Gas supply to Lithuania, Kaliningrad falls 40 pct: firm
Gas supplies via Belarus to Lithuania and the Russian Baltic territory of Kaliningrad fell 40 percent Wednesday, amid a feud between Moscow and Minsk, the head of Lithuania's national gas firm said.
"The reduction in the level now is more than 40 percent," Viktoras Valentukevicius, chief executive of Lietuvos Dujos, told reporters Wednesday afternoon.
Lithuania did not receive any notice from Belarus ahead of the reduction, he added.
At noon (0900 GMT) Wednesday, the supply had already fallen by 30 percent, the company said earlier.
Russia on Wednesday cut gas supplies to Belarus by 60 percent, as a payment feud between the ex-Soviet neighbours that has raised fears for European consumers went into a third day.
The dispute is a particular worry for Lithuania, since the Baltic state relies entirely on Russia for its gas, piped via Belarus.
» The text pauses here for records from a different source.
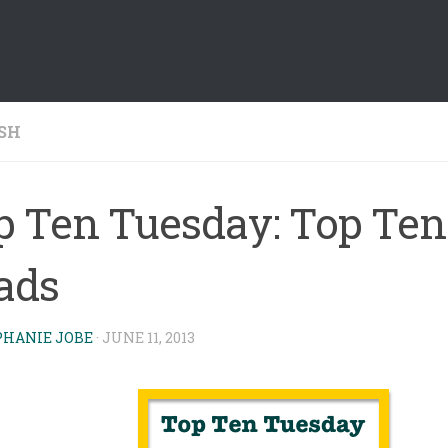
SH
p Ten Tuesday: Top Ten
ads
PHANIE JOBE
·
JUNE 11, 2013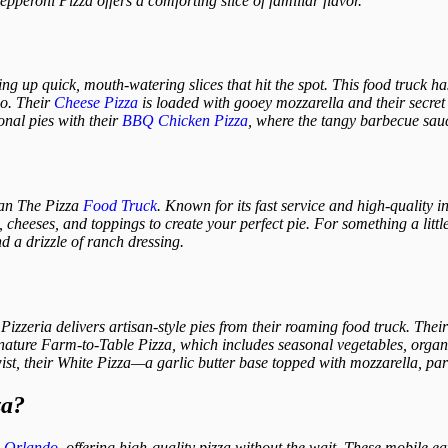
epperoni Pizza offers a comforting slice of familiar flavor.
ing up quick, mouth-watering slices that hit the spot. This food truck h
go. Their
Cheese Pizza
is loaded with gooey mozzarella and their secret 
ional pies with their
BBQ Chicken Pizza
, where the tangy barbecue sauc
than The Pizza
Food Truck
. Known for its fast service and high-quality i
cheeses, and toppings to create your perfect pie. For something a little 
d a drizzle of ranch dressing.
zzeria delivers artisan-style pies from their roaming food truck. Their
ignature Farm-to-Table Pizza, which includes seasonal vegetables, orga
 twist, their White Pizza—a garlic butter base topped with mozzarella, p
za?
n
Orlando
, offering high-quality pizza without the wait. These mobile ea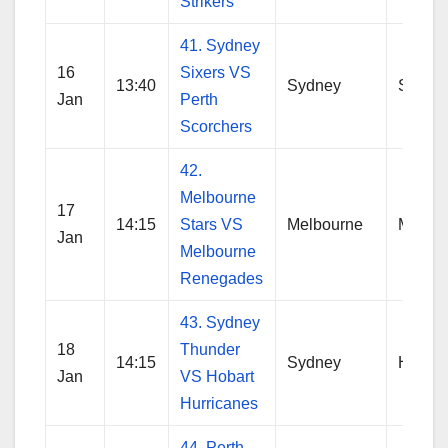
Strikers
41. Sydney
16
Sixers VS
13:40
Sydney
Sydne
Jan
Perth
Scorchers
42.
Melbourne
17
14:15
Stars VS
Melbourne
Melbo
Jan
Melbourne
Renegades
43. Sydney
18
Thunder
14:15
Sydney
Hobart
Jan
VS Hobart
Hurricanes
44. Perth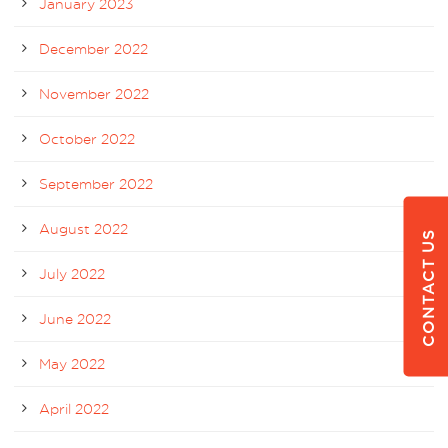
January 2023
December 2022
November 2022
October 2022
September 2022
August 2022
CONTACT US
July 2022
June 2022
May 2022
April 2022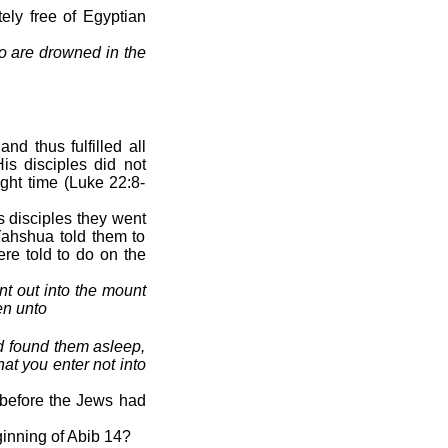
ely free of Egyptian
so are drowned in the
nd thus fulfilled all
is disciples did not
ight time (Luke 22:8-
 disciples they went
Yahshua told them to
ere told to do on the
t out into the mount
en unto
d found them asleep,
at you enter not into
 before the Jews had
inning of Abib 14?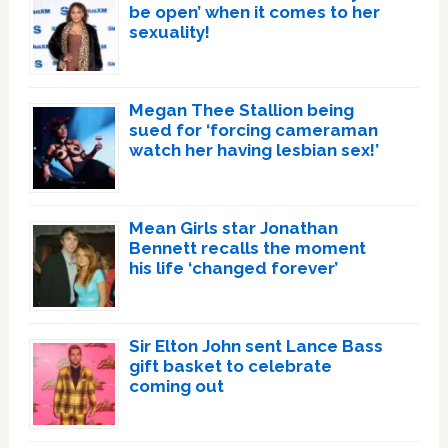
be open’ when it comes to her
sexuality!
Megan Thee Stallion being
sued for ‘forcing cameraman
watch her having lesbian sex!’
Mean Girls star Jonathan
Bennett recalls the moment
his life ‘changed forever’
Sir Elton John sent Lance Bass
gift basket to celebrate
coming out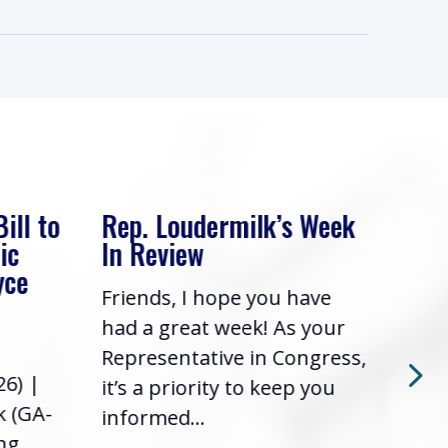
ill to
Rep. Loudermilk’s Week
Rep
ic
In Review
In 
yce
Friends, I hope you have
Frie
had a great week! As your
had 
Representative in Congress,
Repr
26) |
it’s a priority to keep you
it’s
k (GA-
informed...
info
ing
Lithuania is itself a transit route for gas to Kaliningrad.
Lithuanian Energy Minister Arvydas Sekmokas told reporters his country was preparing to import gas via neighbouring Latvia
"We are prepared, if needed, to get gas via Latvia. If there is a major reduction, it is possible we'll limit consumption," Sekmokas said.
"Consumption in summer is less, so I think we should not face any major problems," he noted.
The European Union closely watches gas disputes between Russia and its ex-Soviet neighbours after a row between Moscow and Kiev led to supplies of Russian gas to Europe via Ukraine being cut off for two weeks early last year.
That dispute remains firmly etched in the minds of European policymakers as it left several EU countries deprived of gas during a harsh winter.
Earlier Wednesday Lithuanian President Dalia Grybauskaite -- a former member of the EU's executive body -- said energy feuds pitting gas giant Russia against neighbours in the region were a major worry for the 27-nation bloc.
"This repeated form of dealing with relations, especially in the field of energy, between Russia and other countries should raise concern for the whole of Europe," Grybauskaite told reporters.
"That is why we are saying that the security of supply of gas and other energy sources should be guaranteed, particularly for EU countries. This is a common matter," Grybauskaite said.
Former communist countries such as Lithuania which count on Russian gas have repeatedly pushed for the EU to develop a joint energy policy.